Collected data entries:
--- START ---

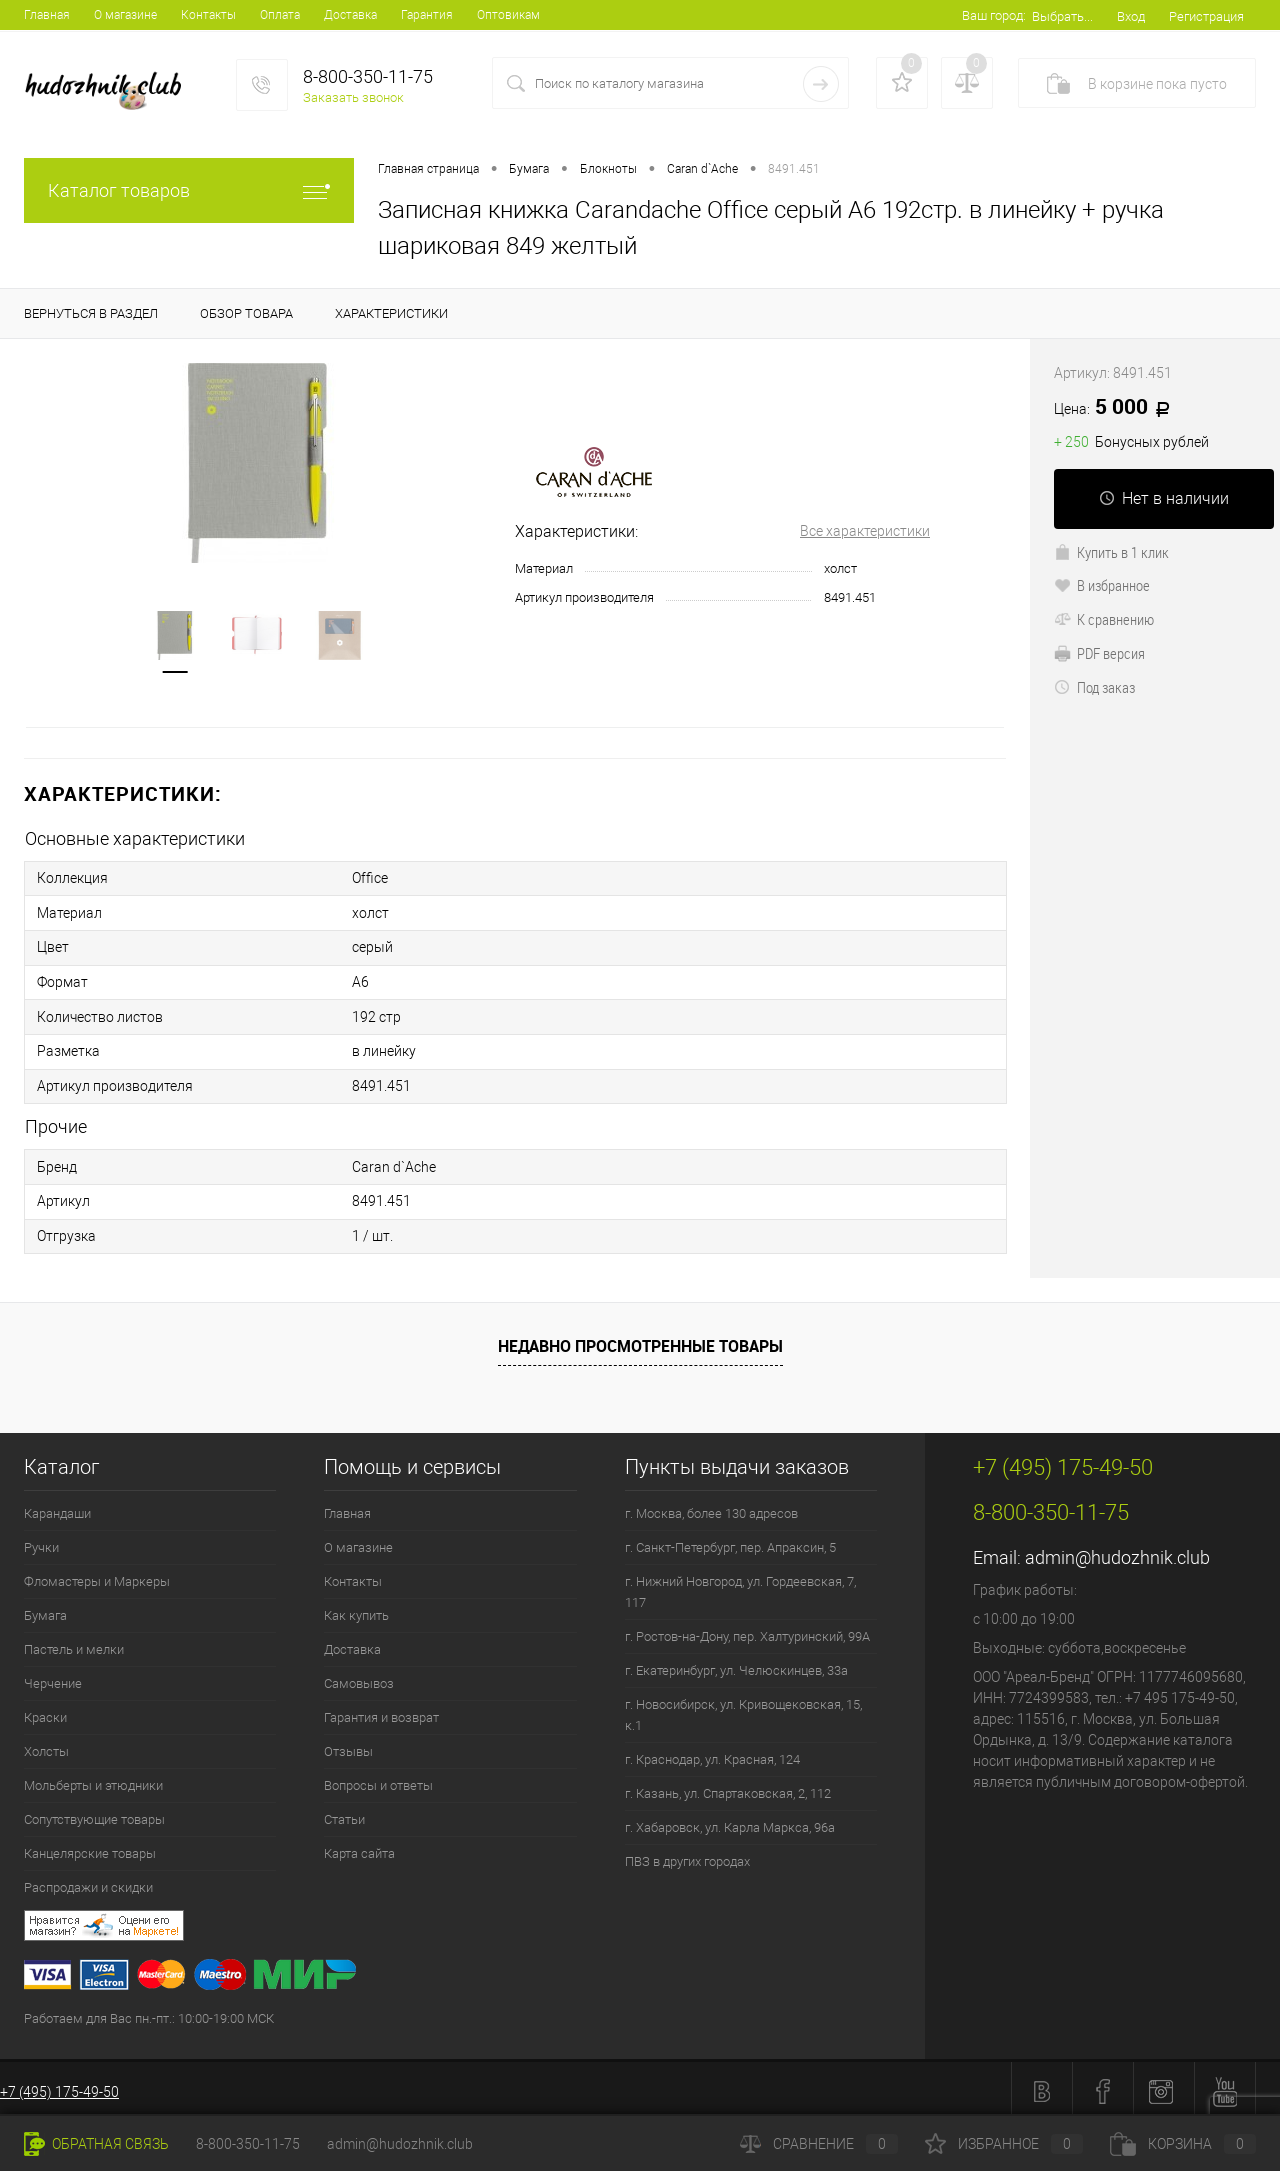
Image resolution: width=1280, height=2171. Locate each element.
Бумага (45, 1609)
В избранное (1102, 585)
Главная (47, 15)
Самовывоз (359, 1677)
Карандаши (57, 1507)
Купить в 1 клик (1111, 552)
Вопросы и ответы (378, 1779)
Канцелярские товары (90, 1847)
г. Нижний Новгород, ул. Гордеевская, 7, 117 (740, 1586)
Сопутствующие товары (94, 1813)
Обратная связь (96, 2144)
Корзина (1183, 2144)
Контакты (208, 15)
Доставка (350, 15)
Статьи (344, 1813)
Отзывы (348, 1745)
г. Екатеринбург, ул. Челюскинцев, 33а (736, 1664)
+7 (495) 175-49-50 (59, 2086)
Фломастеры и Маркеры (97, 1575)
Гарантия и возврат (381, 1711)
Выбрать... (1062, 16)
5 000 (1119, 408)
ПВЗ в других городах (687, 1855)
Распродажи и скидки (88, 1881)
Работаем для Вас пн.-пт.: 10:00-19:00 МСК (149, 2012)
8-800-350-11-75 (248, 2144)
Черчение (53, 1677)
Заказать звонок (353, 97)
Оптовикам (508, 15)
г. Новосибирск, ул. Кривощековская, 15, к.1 (743, 1709)
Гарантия (427, 15)
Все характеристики (865, 531)
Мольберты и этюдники (93, 1779)
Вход (1131, 16)
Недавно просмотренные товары (640, 1339)
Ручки (41, 1541)
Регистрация (1206, 16)
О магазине (125, 15)
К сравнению (1104, 619)
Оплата (280, 15)
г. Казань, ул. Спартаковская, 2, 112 (728, 1787)
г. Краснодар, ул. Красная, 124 (712, 1753)
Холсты (46, 1745)
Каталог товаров (189, 190)
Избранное (1004, 2144)
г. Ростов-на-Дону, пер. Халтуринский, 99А (747, 1630)
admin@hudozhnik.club (1117, 1551)
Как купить (356, 1609)
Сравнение (819, 2144)
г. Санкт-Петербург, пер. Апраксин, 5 (730, 1541)
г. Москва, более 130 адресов (711, 1507)
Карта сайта (359, 1847)
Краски (45, 1711)
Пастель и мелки (74, 1643)
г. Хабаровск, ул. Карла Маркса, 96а (730, 1821)
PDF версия (1099, 653)
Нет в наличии (1164, 498)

--- END ---

▶ **Task directions**:
Write down again, exactly as given, only the lines above that fall from the line with "Контакты (208, 15)" to the line with "Выбрать... (1062, 16)", inclusive.

▶ **Output**:
Контакты (208, 15)
Доставка (350, 15)
Статьи (344, 1813)
Отзывы (348, 1745)
г. Екатеринбург, ул. Челюскинцев, 33а (736, 1664)
+7 (495) 175-49-50 (59, 2086)
Фломастеры и Маркеры (97, 1575)
Гарантия и возврат (381, 1711)
Выбрать... (1062, 16)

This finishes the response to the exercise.